On 03/ 2/10 11:48 AM, Freddie Cash wrote:
On Tue, Mar 2, 2010 at 7:15 AM, Kjetil Torgrim Homme <kjeti...@linpro.no <mailto:kjeti...@linpro.no>> wrote:

    "valrh...@gmail.com <mailto:valrh...@gmail.com>"
    <valrh...@gmail.com <mailto:valrh...@gmail.com>> writes:

    > I have been using DVDs for small backups here and there for a decade
    > now, and have a huge pile of several hundred. They have a lot of
    > overlapping content, so I was thinking of feeding the entire stack
    > into some sort of DVD autoloader, which would just read each
    disk, and
    > write its contents to a ZFS filesystem with dedup enabled. [...]
    That
    > would allow me to consolidate a few hundred CDs and DVDs onto
    probably
    > a terabyte or so, which could then be kept conveniently on a hard
    > drive and archived to tape.

    it would be inconvenient to make a dedup copy on harddisk or tape, you
    could only do it as a ZFS filesystem or ZFS send stream.  it's
    better to
    use a generic tool like hardlink(1), and just delete files afterwards
    with

Why would it be inconvenient?

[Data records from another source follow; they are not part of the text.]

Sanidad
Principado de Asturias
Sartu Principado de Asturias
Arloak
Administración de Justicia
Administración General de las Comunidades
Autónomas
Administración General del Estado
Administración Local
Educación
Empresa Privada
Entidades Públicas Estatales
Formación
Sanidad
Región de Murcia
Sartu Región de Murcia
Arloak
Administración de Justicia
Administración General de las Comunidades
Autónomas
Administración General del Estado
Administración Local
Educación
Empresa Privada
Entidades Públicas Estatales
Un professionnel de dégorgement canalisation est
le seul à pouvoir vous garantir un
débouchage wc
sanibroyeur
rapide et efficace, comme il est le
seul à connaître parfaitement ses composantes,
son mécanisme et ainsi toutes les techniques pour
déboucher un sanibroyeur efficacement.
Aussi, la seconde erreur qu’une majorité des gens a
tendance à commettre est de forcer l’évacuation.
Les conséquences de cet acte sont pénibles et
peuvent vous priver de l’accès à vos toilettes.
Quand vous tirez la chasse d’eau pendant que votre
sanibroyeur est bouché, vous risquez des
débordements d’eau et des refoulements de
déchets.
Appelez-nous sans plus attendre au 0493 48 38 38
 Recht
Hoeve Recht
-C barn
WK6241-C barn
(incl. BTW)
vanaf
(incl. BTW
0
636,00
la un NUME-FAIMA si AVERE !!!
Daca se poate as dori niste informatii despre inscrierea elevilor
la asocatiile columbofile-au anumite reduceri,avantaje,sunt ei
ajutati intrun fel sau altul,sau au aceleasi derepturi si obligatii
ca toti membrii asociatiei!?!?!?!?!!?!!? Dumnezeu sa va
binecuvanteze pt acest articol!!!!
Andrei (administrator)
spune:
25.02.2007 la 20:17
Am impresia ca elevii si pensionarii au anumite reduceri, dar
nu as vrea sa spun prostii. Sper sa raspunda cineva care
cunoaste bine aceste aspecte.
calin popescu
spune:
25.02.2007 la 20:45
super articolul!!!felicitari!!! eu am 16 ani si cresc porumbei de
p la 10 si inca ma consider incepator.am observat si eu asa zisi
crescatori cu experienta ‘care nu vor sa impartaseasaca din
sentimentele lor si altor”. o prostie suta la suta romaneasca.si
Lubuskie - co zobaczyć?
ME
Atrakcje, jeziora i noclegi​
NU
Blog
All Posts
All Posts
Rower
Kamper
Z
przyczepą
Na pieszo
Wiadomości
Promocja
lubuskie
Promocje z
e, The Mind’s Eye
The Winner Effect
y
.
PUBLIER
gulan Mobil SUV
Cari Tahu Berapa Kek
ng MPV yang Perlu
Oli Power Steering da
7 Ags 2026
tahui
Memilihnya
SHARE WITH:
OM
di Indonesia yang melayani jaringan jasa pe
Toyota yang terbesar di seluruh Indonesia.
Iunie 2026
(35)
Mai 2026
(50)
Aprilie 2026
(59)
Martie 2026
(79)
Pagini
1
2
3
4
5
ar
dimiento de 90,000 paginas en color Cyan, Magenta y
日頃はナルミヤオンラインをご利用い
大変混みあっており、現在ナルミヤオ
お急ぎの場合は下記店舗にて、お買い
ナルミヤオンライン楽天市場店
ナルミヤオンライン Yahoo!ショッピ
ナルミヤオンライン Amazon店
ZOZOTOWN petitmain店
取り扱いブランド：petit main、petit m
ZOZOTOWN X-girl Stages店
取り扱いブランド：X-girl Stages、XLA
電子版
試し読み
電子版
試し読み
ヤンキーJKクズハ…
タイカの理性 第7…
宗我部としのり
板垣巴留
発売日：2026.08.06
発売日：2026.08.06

This is pretty much exactly what ZFS + dedupe is perfect for.

Since dedupe is pool-wide, you could create individual filesystems for each DVD. Or use just 1 filesystem with sub-directories. Or just one filesystem with snapshots after each DVD is copied over top.

The data would be dedupe'd on write, so you would only have 1 copy of unique data.

To save it to tape, just "zfs send" it, and save the stream file.

Stream dedup is largely independent of on-disk dedup. If the content is dedup'ed on disk, but you don't specify the -D to 'zfs send', the dedup'ed data will be re-expanded. Even if the content is NOT dedup'ed on disk, the -D option will cause the blocks to be dedup'ed in the stream.

One advantage to using them both is that the 'zfs send -D' processing doesn't need to recalculate the block checksums if they already exist on disk. This speeds up the send stream generation code by a lot.

Also, in response to another comment about the send stream format not being recommended for archiving, that all depends on how you intend to use the send stream in the future. The format IS supported going forward, and future version of zfs will continue to be capable of reading older send stream formats (the zfs(1M) man page has been modified to clarify this now).